▸ Provided material:
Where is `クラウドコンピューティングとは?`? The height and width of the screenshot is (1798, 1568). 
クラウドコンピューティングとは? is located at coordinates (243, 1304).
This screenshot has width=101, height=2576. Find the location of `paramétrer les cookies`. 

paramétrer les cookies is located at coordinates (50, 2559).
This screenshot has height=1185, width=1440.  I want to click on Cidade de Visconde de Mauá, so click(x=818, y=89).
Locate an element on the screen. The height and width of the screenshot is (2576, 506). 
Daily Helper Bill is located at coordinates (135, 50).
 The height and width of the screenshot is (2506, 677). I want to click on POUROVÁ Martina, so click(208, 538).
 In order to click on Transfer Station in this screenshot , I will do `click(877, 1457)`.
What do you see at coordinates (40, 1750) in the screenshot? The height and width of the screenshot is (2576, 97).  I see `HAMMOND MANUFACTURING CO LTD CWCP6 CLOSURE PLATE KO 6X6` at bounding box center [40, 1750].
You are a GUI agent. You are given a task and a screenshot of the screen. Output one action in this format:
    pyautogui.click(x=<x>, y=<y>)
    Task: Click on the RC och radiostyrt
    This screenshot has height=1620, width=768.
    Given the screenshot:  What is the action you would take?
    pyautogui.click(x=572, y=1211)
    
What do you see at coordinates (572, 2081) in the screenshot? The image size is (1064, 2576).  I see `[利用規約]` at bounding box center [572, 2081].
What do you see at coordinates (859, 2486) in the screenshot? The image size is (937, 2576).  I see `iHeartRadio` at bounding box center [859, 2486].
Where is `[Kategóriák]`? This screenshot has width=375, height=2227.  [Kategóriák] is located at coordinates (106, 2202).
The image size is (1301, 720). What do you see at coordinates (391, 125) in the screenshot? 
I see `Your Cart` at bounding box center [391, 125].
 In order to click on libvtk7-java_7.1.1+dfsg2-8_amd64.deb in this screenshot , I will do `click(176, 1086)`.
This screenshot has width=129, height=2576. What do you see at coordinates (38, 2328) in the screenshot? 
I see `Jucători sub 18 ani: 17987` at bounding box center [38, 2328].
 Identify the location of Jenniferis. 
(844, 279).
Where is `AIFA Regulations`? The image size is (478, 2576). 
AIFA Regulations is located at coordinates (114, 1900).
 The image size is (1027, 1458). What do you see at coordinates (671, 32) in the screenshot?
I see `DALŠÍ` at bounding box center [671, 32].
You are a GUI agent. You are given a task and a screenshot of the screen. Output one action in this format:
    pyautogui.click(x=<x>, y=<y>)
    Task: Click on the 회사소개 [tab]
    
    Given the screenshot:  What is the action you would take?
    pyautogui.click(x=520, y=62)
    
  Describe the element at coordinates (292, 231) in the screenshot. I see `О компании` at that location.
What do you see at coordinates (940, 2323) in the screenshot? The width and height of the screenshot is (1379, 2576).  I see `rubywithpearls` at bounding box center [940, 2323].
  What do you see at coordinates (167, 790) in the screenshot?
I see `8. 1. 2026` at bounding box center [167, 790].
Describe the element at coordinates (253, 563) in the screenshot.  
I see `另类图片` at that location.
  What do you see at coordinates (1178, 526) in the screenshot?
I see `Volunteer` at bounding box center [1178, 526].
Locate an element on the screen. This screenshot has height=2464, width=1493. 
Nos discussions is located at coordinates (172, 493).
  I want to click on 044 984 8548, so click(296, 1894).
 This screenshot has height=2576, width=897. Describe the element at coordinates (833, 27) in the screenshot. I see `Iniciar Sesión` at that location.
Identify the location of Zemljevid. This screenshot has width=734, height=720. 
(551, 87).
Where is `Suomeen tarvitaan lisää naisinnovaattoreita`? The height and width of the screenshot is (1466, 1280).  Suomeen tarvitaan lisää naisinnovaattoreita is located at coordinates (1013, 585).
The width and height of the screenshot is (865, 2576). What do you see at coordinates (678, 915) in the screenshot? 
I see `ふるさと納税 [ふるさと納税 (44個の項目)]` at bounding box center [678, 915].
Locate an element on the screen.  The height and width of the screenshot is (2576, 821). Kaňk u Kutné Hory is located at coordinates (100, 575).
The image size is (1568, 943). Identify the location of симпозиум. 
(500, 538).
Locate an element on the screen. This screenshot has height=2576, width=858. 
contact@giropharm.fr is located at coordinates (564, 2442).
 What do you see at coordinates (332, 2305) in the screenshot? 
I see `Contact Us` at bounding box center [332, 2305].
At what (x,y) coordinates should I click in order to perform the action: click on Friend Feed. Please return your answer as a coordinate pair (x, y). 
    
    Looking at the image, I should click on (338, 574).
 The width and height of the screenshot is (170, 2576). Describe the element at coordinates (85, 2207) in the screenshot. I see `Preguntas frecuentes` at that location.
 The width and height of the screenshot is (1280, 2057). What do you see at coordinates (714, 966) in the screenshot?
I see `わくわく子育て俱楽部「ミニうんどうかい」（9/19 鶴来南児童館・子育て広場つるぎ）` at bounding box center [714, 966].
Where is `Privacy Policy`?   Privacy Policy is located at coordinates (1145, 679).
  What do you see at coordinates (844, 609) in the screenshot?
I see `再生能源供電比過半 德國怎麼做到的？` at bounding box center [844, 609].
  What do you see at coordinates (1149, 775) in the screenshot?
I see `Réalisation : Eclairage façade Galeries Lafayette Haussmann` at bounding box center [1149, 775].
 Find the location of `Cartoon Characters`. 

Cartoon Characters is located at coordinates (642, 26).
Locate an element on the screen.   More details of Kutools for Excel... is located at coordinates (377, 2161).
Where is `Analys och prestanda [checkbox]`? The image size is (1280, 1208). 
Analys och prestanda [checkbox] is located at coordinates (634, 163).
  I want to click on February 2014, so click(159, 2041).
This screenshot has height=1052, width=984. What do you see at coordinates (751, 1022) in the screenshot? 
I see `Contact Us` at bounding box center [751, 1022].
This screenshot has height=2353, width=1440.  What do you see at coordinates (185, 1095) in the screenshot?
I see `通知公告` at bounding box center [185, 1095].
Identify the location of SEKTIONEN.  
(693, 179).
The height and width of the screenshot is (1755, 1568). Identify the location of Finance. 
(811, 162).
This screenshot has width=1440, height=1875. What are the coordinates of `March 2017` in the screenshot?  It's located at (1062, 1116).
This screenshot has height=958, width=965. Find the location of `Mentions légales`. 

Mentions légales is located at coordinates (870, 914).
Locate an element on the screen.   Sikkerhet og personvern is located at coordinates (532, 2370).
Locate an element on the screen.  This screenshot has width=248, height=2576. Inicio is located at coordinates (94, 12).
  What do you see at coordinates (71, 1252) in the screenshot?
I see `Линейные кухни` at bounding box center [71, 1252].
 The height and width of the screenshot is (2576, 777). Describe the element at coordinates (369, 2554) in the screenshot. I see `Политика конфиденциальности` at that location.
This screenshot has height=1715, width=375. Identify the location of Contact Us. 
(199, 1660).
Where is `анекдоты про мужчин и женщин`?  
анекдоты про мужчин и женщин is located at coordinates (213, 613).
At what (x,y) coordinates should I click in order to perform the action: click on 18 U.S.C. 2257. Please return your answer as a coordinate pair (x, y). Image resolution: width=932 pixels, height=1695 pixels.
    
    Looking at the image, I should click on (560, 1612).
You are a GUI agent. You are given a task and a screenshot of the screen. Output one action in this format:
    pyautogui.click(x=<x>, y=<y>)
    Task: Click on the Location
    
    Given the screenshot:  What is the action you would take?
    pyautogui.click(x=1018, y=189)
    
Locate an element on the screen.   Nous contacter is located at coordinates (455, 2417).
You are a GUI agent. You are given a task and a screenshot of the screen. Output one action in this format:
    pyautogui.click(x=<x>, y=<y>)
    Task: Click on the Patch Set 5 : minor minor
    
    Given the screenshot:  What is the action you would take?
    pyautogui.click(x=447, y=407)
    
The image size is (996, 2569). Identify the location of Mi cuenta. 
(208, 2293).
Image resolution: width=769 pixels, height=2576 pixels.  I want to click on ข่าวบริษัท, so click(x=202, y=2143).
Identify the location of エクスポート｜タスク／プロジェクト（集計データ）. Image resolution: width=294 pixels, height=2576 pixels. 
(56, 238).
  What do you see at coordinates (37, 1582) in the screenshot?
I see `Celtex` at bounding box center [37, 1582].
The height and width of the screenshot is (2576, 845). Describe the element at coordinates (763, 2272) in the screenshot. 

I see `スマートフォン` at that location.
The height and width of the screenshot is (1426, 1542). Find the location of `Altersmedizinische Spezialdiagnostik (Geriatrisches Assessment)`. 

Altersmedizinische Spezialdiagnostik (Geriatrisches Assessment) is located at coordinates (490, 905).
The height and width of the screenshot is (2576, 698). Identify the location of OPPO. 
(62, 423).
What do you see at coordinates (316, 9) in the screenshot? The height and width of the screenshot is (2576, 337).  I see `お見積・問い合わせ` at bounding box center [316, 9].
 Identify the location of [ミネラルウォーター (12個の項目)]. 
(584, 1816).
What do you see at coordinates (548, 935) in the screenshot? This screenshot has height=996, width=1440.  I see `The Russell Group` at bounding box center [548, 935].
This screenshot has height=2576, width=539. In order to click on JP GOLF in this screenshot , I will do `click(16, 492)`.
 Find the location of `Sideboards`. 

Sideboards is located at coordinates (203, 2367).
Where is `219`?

▸ Exercise prompt:
In the answer, the lines from the first line of the data above through the line containing "This screenshot has height=1185, width=1440." must appear exactly as written, with nothing else.

▸ Task answer:
Where is `クラウドコンピューティングとは?`? The height and width of the screenshot is (1798, 1568). 
クラウドコンピューティングとは? is located at coordinates (243, 1304).
This screenshot has width=101, height=2576. Find the location of `paramétrer les cookies`. 

paramétrer les cookies is located at coordinates (50, 2559).
This screenshot has height=1185, width=1440.  I want to click on Cidade de Visconde de Mauá, so click(x=818, y=89).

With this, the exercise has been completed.